▶ [Data records]
= = = = =
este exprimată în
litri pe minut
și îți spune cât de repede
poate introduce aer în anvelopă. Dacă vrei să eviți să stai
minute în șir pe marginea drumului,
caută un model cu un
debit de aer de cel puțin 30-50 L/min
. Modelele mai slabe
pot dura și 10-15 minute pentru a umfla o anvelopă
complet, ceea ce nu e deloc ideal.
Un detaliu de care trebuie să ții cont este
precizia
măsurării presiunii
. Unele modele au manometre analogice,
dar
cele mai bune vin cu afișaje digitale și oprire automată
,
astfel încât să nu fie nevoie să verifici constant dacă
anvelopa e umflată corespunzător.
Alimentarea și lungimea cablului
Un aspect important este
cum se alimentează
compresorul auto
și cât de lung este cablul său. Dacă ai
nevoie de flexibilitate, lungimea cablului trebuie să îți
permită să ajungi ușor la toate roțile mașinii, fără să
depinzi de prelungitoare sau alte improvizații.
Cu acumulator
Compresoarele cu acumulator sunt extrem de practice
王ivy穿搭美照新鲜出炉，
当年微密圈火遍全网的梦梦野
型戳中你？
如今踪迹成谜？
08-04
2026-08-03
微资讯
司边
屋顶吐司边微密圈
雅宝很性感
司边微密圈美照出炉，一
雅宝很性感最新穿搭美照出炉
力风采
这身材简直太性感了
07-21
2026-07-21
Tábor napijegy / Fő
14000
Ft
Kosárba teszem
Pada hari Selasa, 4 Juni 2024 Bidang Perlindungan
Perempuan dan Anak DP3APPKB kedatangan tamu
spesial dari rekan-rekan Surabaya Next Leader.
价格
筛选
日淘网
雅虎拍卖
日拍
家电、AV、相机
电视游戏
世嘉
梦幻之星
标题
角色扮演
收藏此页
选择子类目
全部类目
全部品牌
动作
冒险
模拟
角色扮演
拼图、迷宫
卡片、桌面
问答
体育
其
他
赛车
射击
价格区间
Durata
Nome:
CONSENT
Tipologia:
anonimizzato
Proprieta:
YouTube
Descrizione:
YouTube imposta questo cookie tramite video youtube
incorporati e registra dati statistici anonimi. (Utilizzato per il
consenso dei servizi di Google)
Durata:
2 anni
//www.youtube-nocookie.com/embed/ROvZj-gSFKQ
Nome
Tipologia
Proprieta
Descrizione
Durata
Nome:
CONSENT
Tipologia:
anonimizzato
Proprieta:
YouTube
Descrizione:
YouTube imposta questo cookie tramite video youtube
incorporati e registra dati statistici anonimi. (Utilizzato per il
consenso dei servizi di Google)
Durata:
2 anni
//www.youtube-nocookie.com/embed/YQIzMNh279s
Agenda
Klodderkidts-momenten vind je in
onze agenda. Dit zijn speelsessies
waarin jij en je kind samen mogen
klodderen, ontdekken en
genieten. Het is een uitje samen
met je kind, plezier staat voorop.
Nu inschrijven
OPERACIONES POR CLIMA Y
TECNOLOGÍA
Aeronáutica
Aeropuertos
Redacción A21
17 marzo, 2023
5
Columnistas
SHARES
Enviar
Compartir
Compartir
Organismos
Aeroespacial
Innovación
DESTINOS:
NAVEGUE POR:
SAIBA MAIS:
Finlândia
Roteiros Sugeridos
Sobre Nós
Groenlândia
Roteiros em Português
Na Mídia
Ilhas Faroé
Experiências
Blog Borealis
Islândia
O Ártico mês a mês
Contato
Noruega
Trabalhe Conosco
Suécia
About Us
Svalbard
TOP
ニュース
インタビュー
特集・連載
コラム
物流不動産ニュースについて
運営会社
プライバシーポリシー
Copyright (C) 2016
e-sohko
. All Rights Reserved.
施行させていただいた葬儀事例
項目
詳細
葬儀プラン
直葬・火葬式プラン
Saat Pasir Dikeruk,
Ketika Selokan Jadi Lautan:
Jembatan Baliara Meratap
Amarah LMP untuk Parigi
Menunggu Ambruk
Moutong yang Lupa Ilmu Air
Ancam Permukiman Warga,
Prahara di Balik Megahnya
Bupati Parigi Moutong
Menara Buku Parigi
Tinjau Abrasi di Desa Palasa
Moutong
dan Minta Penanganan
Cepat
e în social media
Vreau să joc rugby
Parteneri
= = = = =
▶ [What you will do] Note each line above that contains "kind" and copy it out.

▶ [Result of the exercise]
waarin jij en je kind samen mogen
met je kind, plezier staat voorop.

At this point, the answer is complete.